Zohran Mamdani And Record-High 'Samosa Caucus': Indian-Americans In US Politics
At 34, Zohran Mamdani becomes the youngest mayor of New York - and the newest face of an Indian-American community that has seen a five-fold rise in elected officeholders in just 12 years.
Zohran Mamdani – an American, an Indian, and a Muslim – made history Tuesday.
And, at 34, the newly-elected Mayor of New York – one of the wealthiest and most iconic cities in the world – is the youngest member of a growing and increasingly influential Indian-American community to hold elected office in the United States, whether at state or federal levels.
A little over a decade ago, there were fewer than half-a-dozen names on that list.
Today there are nearly 60, counting down from the 'samosa caucus' – the informal name for a group of six lawmakers in the US House of Representatives who share Indian heritage – and not including federal appointees like Vivek Ramaswamy and FBI Director Kash Patel.
The upward trend started in 2013 with the election of Democrat Amerish 'Ami' Bera from California.
He wasn't the first, though. The first was Dalip Singh Saund, from California in 1957, and Bobby Jindal, from Louisiana in 2005. But Bera's election seemed to get the ball rolling.
In 2015 the number doubled; Ro Khanna, also a Dem from California, joined him.
Two years later Raja Krishnamoorthi, an Illinois Democrat, made three. By 2020 there were five; Pramila Jaypal and Shri Thanedar, Democrats too, were elected from Washington and Michigan.

Ami Bera was the third Indian-American elected to the House (File).
And on January 1, 2026, concurrent with Mamdani assuming office, Democrat Suhas Subramanyam will follow two terms in the Virginia legislature with his debut in the House.
He will become the sixth (and record-breaking) member of the 'samosa caucus'.
That is a staggering 500 per cent increase in 12 years.

Indian-Americans in the House, starting with Bera in 2013.
And it doesn't include names like Kamala Harris and Bobby Jindal, who have Indian roots or heritage but choose not to include that part of themselves in their political identities.
Also, that isn't the only staggering number.
Reports suggest that between 2013 and 2025 the number of Indian-Americans in state legislatures jumped by 400 per cent; from fewer than 10 in 2013 to nearly 50 today.
That list includes Ghazala Hashmi, an Indian-origin Democrat elected today as the Lieutenant-Governor of Virginia.
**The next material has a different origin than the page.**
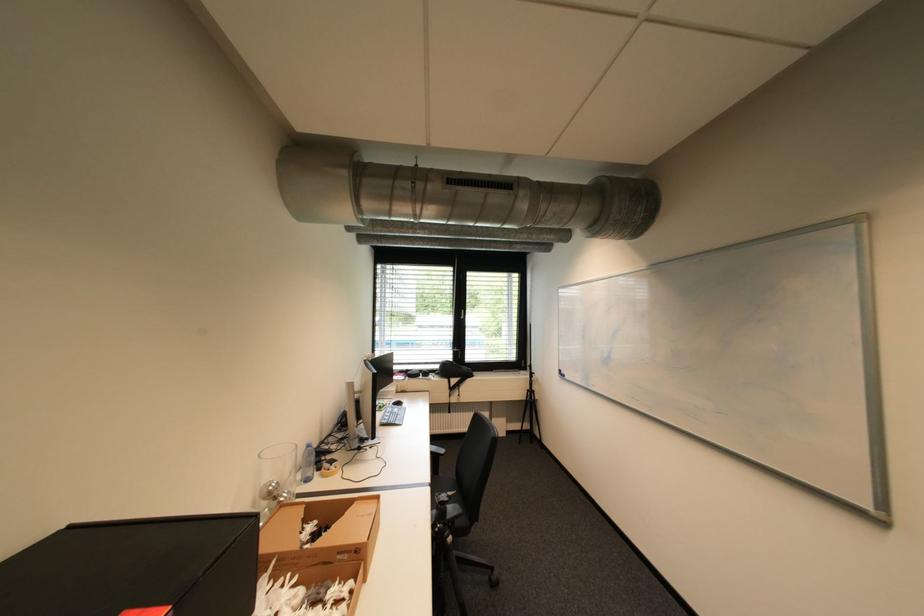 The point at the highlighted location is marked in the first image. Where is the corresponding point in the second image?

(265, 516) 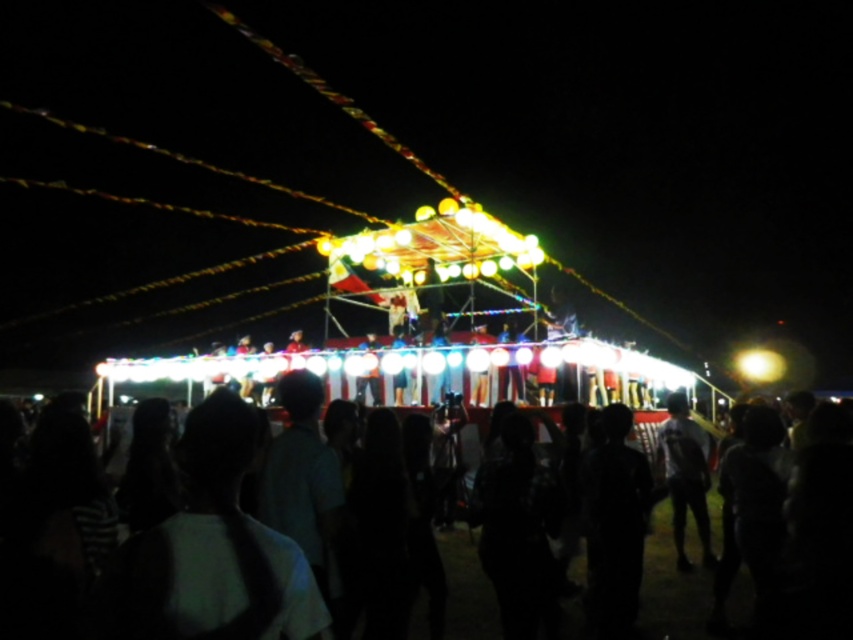 You are a photographer at the fairground. You want to capture both the black matte crowd at center and the dark gray fabric shirt at center in a single photo. Which object will appear bigger in the photo?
She is already the first Muslim and first South Asian in the state Senate.

Ghazala Hashmi was borrn to Zia Hashmi and Tanveer Hashmi in Hyderabad in 1964.
Alongside Mamdani and Hashmi, there were at least two other Indian-Americans in electoral races in the US Monday. One was Satish Garimella, running for Mayor of Morrisville in North Carolina, and the other was Dini Ajmani, bidding to replace Ravi Bhalla, another Indian-American, as Mayor of Hoboken in New Jersey. Bhalla is running for the state legislature.
At the time of publication, Garimella and Ajmani's results had not been confirmed.
Unsurprisingly, states with sizeable Indian-American populations, like New Jersey, California, Texas, Illinois, and New York, have significant representation from that community.
And then there are Indian-Americans appointed to senior federal posts.
By some counts that number is over 130 as of November 2025, with the majority of those appointments made during the preceding Joe Biden administration.
Why is this important?
A stronger political voice is significant given the range of issues that affect the community, particularly with the Donald Trump administration tightening visa rules for skilled immigrant workers and international students, groups India contributes to in large numbers.
More Indian-Americans in elected offices in the US doesn't automatically mean visas will be easier to come by or fewer incidents of racism, but it does mean the community has more influence over policy-making at all levels of the American government.
The addition of political clout to the community's deep pockets – Indian-Americans have always been a critical source of campaign funding for both Democrats and Republicans – is also significant given the long-pending trade deal being negotiated between the two countries.
Really, any US policy decision, foreign, economic, or defence, that affects India and Indian interests can be viewed, and is viewed in India, through the prism of Indian-Americans in that country's politics, and the success of that community is followed closely in this country.
The celebration around Kamala Harris becoming Vice President is a classic example.
RECAP | "Lot Of Firsts At Major Time In US History": Kamala Harris' Uncle On Win
The next chapter in this story, though, is critical, both from Indian and US perspectives.
For the US, the focus will be on how an increasingly diverse set of elected representatives governs and what those mixed heritages and religious identities mean in practice. Affordable housing and free childcare in New York, for example, were platforms on which Mamdani ran.
How much can he deliver on those promises?
What about the Trump administration's immigration 'reforms'? How much pressure can Indian-American (or the larger South Asian) lawmakers, put on Washington on this topic?
For India, beyond the prestige and cultural visibility, the question is – can this growing cohort help shape policies that are truly open to partnership, people, and trade — not by obligation, but because the interests of the world's two largest democracies are increasingly converging.